# Strange horse behavior



## Lexiie (Nov 14, 2011)

My mare does the same thing. She just doesn't like going on trails. Especially new ones.

I doubt anything's wrong with him, although depending on your area, I would agree with bad eyes
I'm in NE PA so the horses are low on vitamin E because of our grass and hay.


----------



## TimberRidgeRanch (Mar 6, 2012)

I would first have him checked by a vet. It may be a nerological disorder ( Onset of EPM) I would rule out any possible health issues and then look at the training part.

Good luck

TRR


----------



## Lexiie (Nov 14, 2011)

Wow, misssed half the post.
We have a 10 yo paint mare that gets scared going from dark to light and vice versa


----------



## trailhorserider (Oct 13, 2009)

Are you sure there really aren't actual things the horse is scared of on the trail? Even small things? For instance, my mare does much of the same (stops, stares, sometimes spooks in place, snorts, etc.) and about 1/2 the time it is a result of an animal, such as an elk, deer, or even a small bird.
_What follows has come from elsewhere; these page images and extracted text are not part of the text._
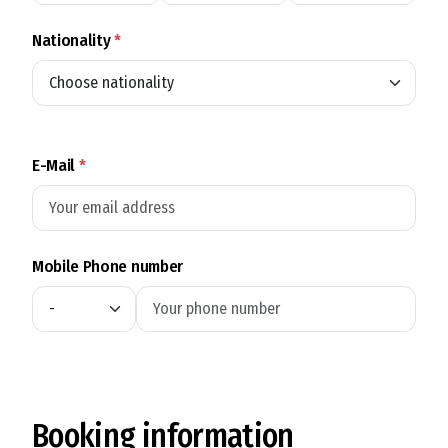
Nationality
*
E-Mail
*
Mobile Phone number
Booking information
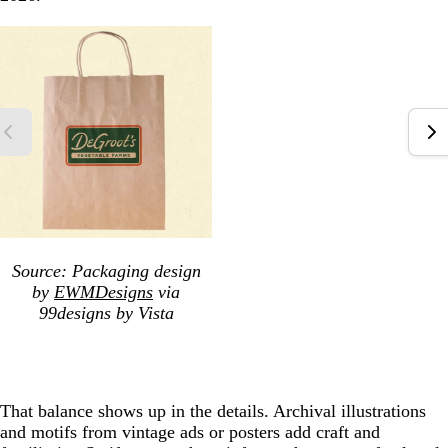
Source: Packaging design
by
EWMDesigns
via
99designs by Vista
That balance shows up in the details. Archival illustrations
and motifs from vintage ads or posters add craft and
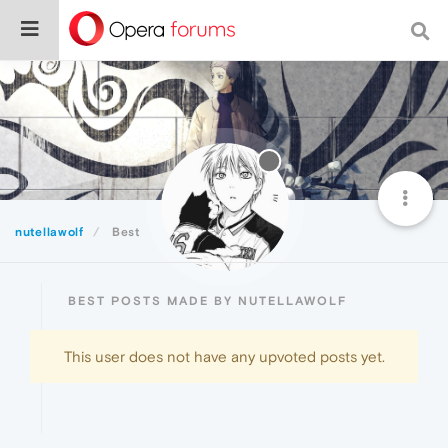
nutellawolf
Best
BEST POSTS MADE BY NUTELLAWOLF
This user does not have any upvoted posts yet.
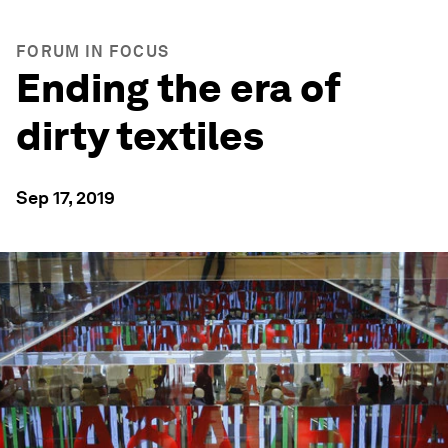
FORUM IN FOCUS
Ending the era of
dirty textiles
Sep 17, 2019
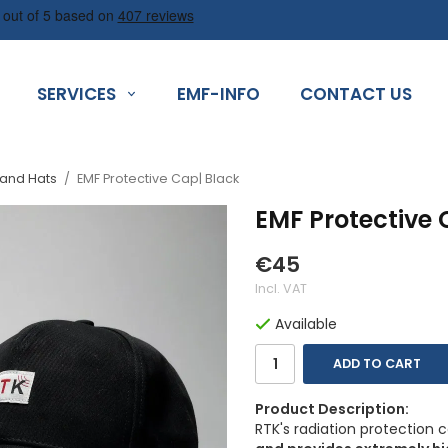
SERVICES
EMF-INFO
CONTACT US
 and Hats
/
EMF Protective Cap| Black
EMF Protective 
€45
Incl. VAT
Available
ADD TO CART
Product Description:
RTK's radiation protection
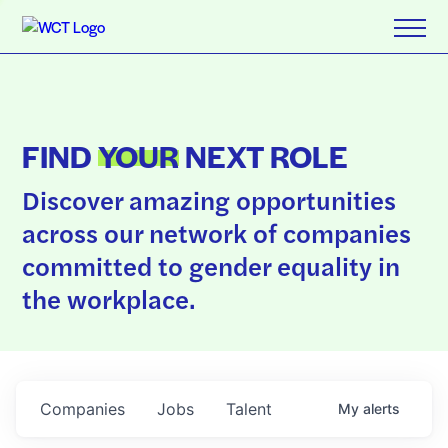
FIND
YOUR
NEXT ROLE
Discover amazing opportunities
across our network of companies
committed to gender equality in
the workplace.
Companies
Jobs
Talent
My
alerts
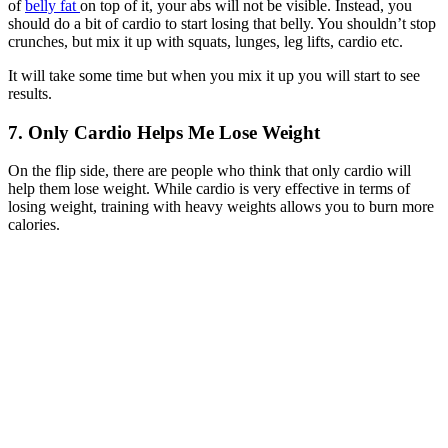
of
belly fat
on top of it, your abs will not be visible. Instead, you
should do a bit of cardio to start losing that belly. You shouldn’t stop
crunches, but mix it up with squats, lunges, leg lifts, cardio etc.
It will take some time but when you mix it up you will start to see
results.
7. Only Cardio Helps Me Lose Weight
On the flip side, there are people who think that only cardio will
help them lose weight. While cardio is very effective in terms of
losing weight, training with heavy weights allows you to burn more
calories.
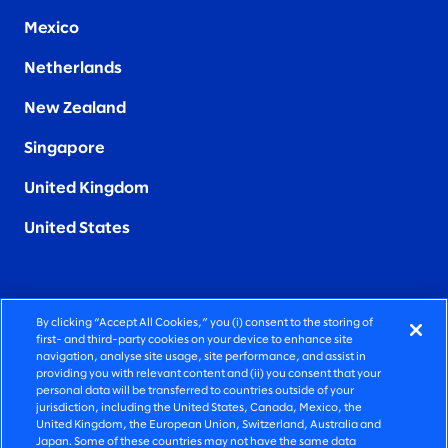
Mexico
Netherlands
New Zealand
Singapore
United Kingdom
United States
By clicking “Accept All Cookies,” you (i) consent to the storing of
FIERCELY HUMAN CONSULTING
first- and third-party cookies on your device to enhance site
navigation, analyse site usage, site performance, and assist in
providing you with relevant content and (ii) you consent that your
©2026 SLALOM, INC. ALL RIGHTS RESERVED
personal data will be transferred to countries outside of your
jurisdiction, including the United States, Canada, Mexico, the
PRIVACY POLICY
United Kingdom, the European Union, Switzerland, Australia and
Japan. Some of these countries may not have the same data
TERMS OF USE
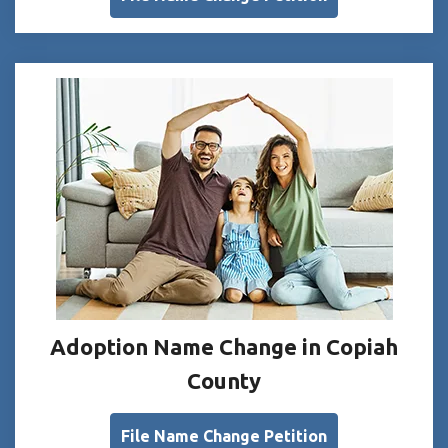
Adoption Name Change in Copiah
County
File Name Change Petition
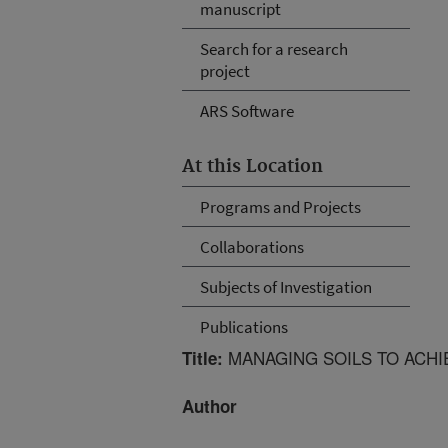
manuscript
Search for a research
project
ARS Software
At this Location
Programs and Projects
Collaborations
Subjects of Investigation
Publications
MANAGING SOILS TO ACHI
Title:
Author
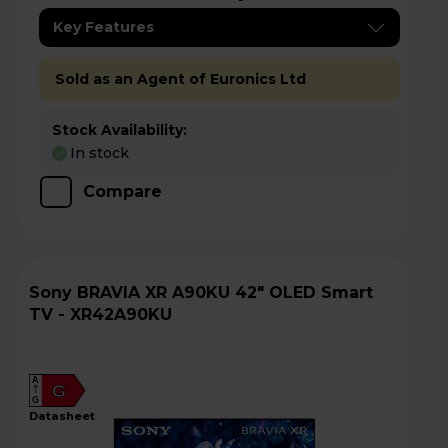
Key Features
Sold as an Agent of Euronics Ltd
Stock Availability:
In stock
Compare
Sony BRAVIA XR A90KU 42" OLED Smart
TV - XR42A90KU
A
G
G
datasheet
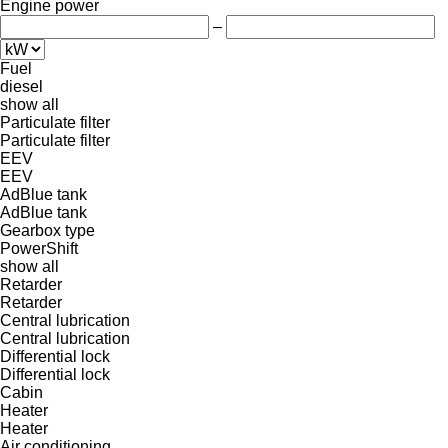
Engine power
–
Fuel
diesel
show all
Particulate filter
Particulate filter
EEV
EEV
AdBlue tank
AdBlue tank
Gearbox type
PowerShift
show all
Retarder
Retarder
Central lubrication
Central lubrication
Differential lock
Differential lock
Cabin
Heater
Heater
Air conditioning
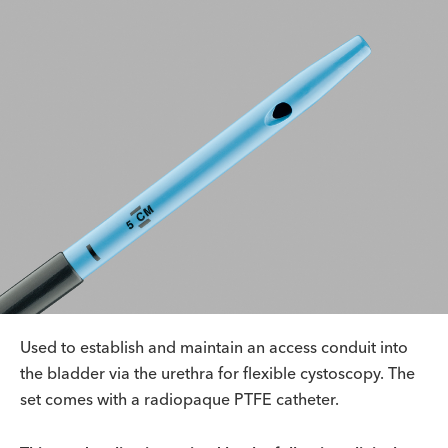
Used to establish and maintain an access conduit into
the bladder via the urethra for flexible cystoscopy. The
set comes with a radiopaque PTFE catheter.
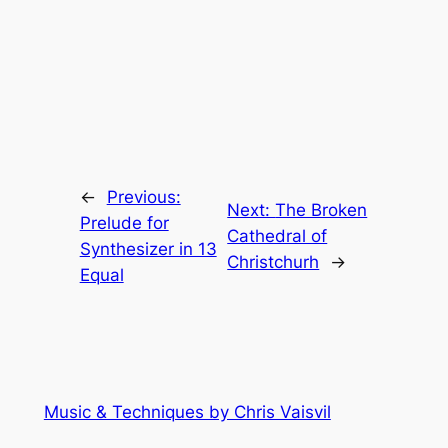
←
Previous:
Next:
The Broken
Prelude for
Cathedral of
Synthesizer in 13
Christchurh
→
Equal
Music & Techniques by Chris Vaisvil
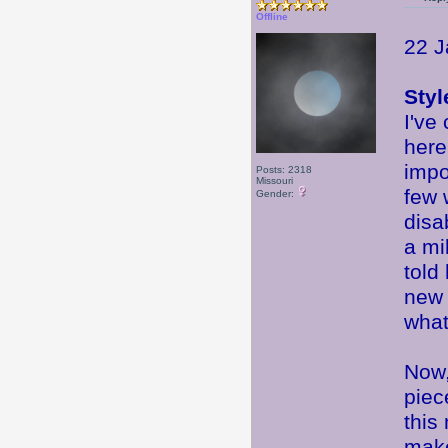
Offline
22 J
Styl
I've
here
impo
Posts: 2318
Missouri
few 
Gender:
disa
a mi
told
new 
what
Now,
piec
this
make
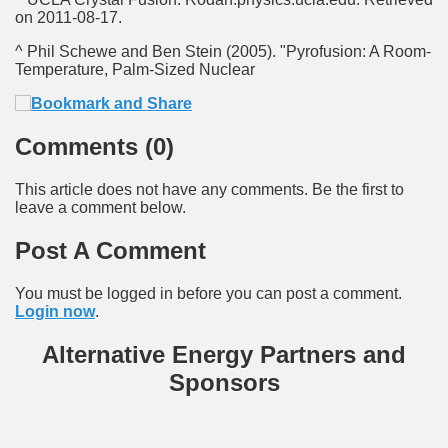
on 2011-08-17.
^ Phil Schewe and Ben Stein (2005). "Pyrofusion: A Room-
Temperature, Palm-Sized Nuclear
Comments (0)
This article does not have any comments. Be the first to
leave a comment below.
Post A Comment
You must be logged in before you can post a comment.
Login now
.
Alternative Energy Partners and
Sponsors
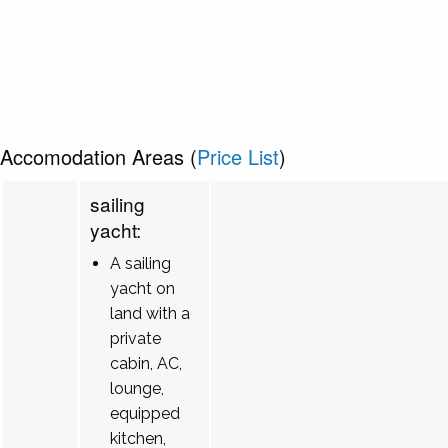
Accomodation Areas (
Price List
)
sailing
yacht:
A sailing
yacht on
land with a
private
cabin, AC,
lounge,
equipped
kitchen,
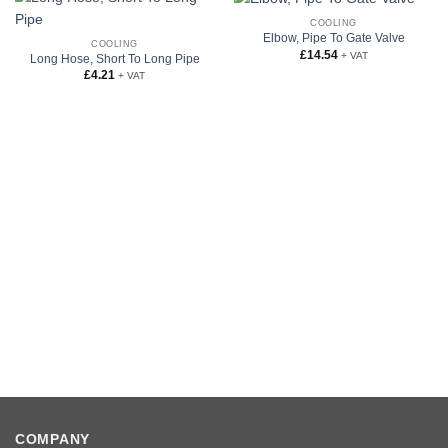
COOLING
Elbow, Pipe To Gate Valve
COOLING
£
14.54
+ VAT
Long Hose, Short To Long Pipe
£
4.21
+ VAT
COMPANY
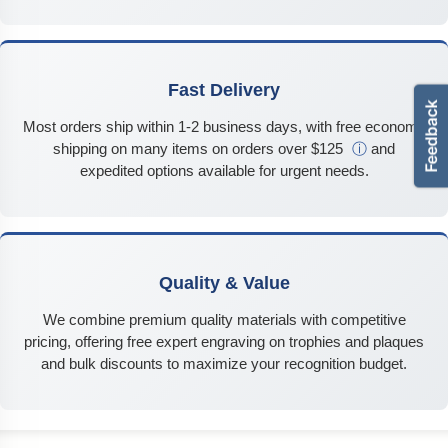
Fast Delivery
Most orders ship within 1-2 business days, with free economy
shipping on many items on orders over $125
ⓘ
and
expedited options available for urgent needs.
Quality & Value
We combine premium quality materials with competitive
pricing, offering free expert engraving on trophies and plaques
and bulk discounts to maximize your recognition budget.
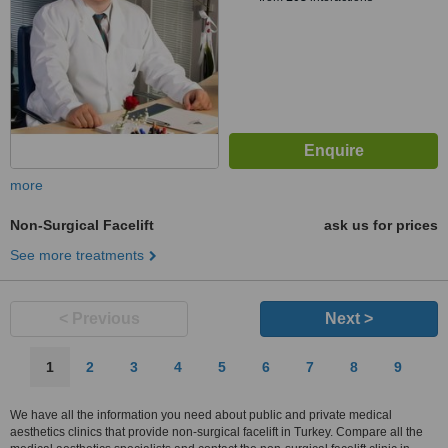
more
Non-Surgical Facelift
ask us for prices
See more treatments
< Previous
Next >
1
2
3
4
5
6
7
8
9
We have all the information you need about public and private medical
aesthetics clinics that provide non-surgical facelift in Turkey. Compare all the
Or a piece of something blowing in the wind. She is just sensitive like that. The other 1/2 the time I may not even figure out what is bothering her, I just push her on and keep riding. 

She is just a sensitive horse to stimuli, especially when riding alone. As she was used as a broodmare I sometimes wonder how much riding experience she actually has. But as long as I can push her forward and she doesn't do any major spooks, I just ride it out. She gets better the more I ride her. If I let her sit for a while, she is sensitive and spooky all over again.

I would check with a vet just to rule out eyesight problems- that is a good idea. That would be a reason for a horse to see boogers in every bush as well. Can't comment on the neurologic stuff as I have no experience with it.

PS. I also used to own a Paint that would stop and tremble when he encountered elk. I couldn't always see or hear them myself, but I knew they were there because of his reaction to them.


----------